There's a perennially popular genre in films and novels in which a child, abandoned, neglected or otherwise forgotten, finds comfort and strength in the welcoming world of an older relative, and blossoms in the glow of that love. "Secondhand Lions" is the latest film to tap that almost foolproof vein, but it is so banal, so trite, and so flatly written and directed that it ends up a pathetic disaster. Whatever possessed two of the finest actors working today - Michael Caine and Robert Duvall - to sign on to it? What were they thinking?
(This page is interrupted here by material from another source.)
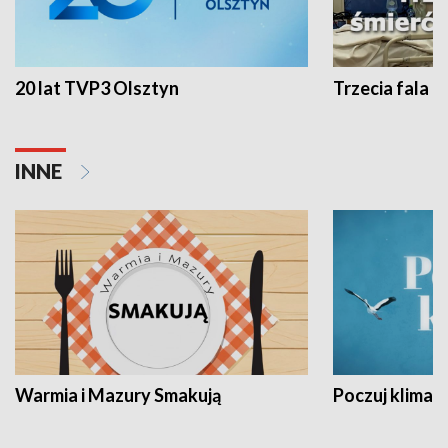
20 lat TVP3 Olsztyn
Trzecia fala -
INNE
Warmia i Mazury Smakują
Poczuj klimat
The film is the story of young Walter (Haley Joel Osment), abandoned by his mother (Kyra Sedgwick) to the care of his two elderly and eccentric great-uncles (Caine and Duvall, struggling to make their supposed Texas accents match each other) while she runs off to Las Vegas. She also has heard the family rumor that the two old men have stashed away a fortune in ill-gotten gains, and wants Walter to locate it and somehow get it for her.
I hope I'm not giving anything away by telling you that Walter and his uncles find love and pride and amusement in each others' company, and that they manage to feed their eccentricities and stave off their ravenous relatives before the movie ends. The film was written and directed by Tim McCanlies, who has larded it with every possible trope of the genre. The old men buy an elderly circus lion to keep around the place (secondhand lion, get it?). They buy a biplane and fly it under a freeway overpass. They tell Walter stories of their youth in the French Foreign Legion, of their adventures in Africa, and their theft of a huge amount of gold from a sheik. Oh, and did I mention the lost love?
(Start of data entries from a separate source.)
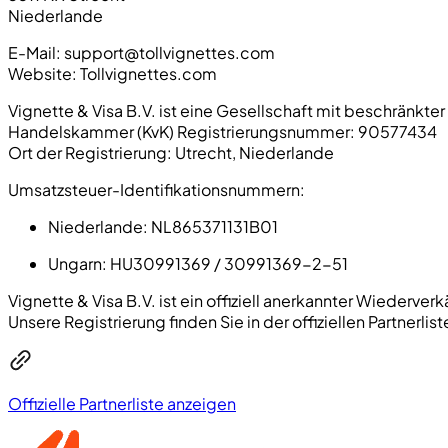
Niederlande
E-Mail:
support@tollvignettes.com
Website: Tollvignettes.com
Vignette & Visa B.V. ist eine Gesellschaft mit beschränkt
Handelskammer (KvK) Registrierungsnummer:
90577434
Ort der Registrierung: Utrecht, Niederlande
Umsatzsteuer-Identifikationsnummern:
Niederlande:
NL865371131B01
Ungarn:
HU30991369 / 30991369-2-51
Vignette & Visa B.V. ist ein offiziell anerkannter Wiederve
Unsere Registrierung finden Sie in der offiziellen Partnerlist
Offizielle Partnerliste anzeigen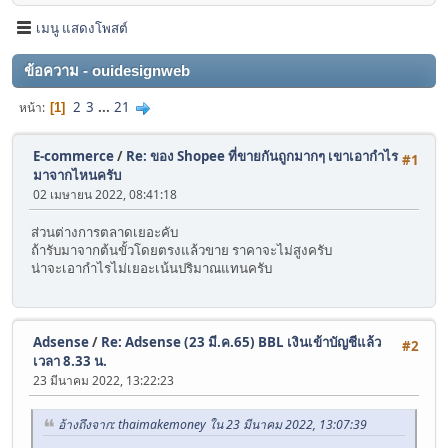
เมนู แสดงโพสต์
ข้อความ - ouidesignweb
2
3
...
21
หน้า
1
E-commerce
/
Re: ของ Shopee ที่ขายกันถูกมากๆ เขาเอากำไร
#1
มาจากไหนครับ
02 เมษายน 2022, 08:41:18
ส่วนต่างการตลาดเยอะคับ
ถ้ารับมาจากต้นขั้วโดยตรงแล้วขาย ราคาจะไม่สูงครับ
น่าจะเอากำไรไม่เยอะเน้นปริมาณแทนครับ
Adsense
/
Re: Adsense (23 มี.ค.65) BBL เงินเข้าบัญชีแล้ว
#2
เวลา 8.33 น.
23 มีนาคม 2022, 13:22:23
อ้างถึงจาก: thaimakemoney ใน 23 มีนาคม 2022, 13:07:39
All of this can be done - has been done elsewhere - with wit and flair and a stylish bravura, so that we believe in the fable even as we watch it. Audiences are always primed to suspend disbelief, and stories like this are cotton candy at the circus. But McCanlies is so heavy, so dull, so in love with every cliché that even the otherwise exciting moments drag and pall. His dialogue is deadly, a kind of low-rent "Open Range," if that's not an oxymoron. His direction of every shot is head-on to the action, and his editing is always a beat too late. He seems not to have an inventive bone in his body. So the unanswered question is, who blackmailed Caine and Duvall to get them into the film? We may never know.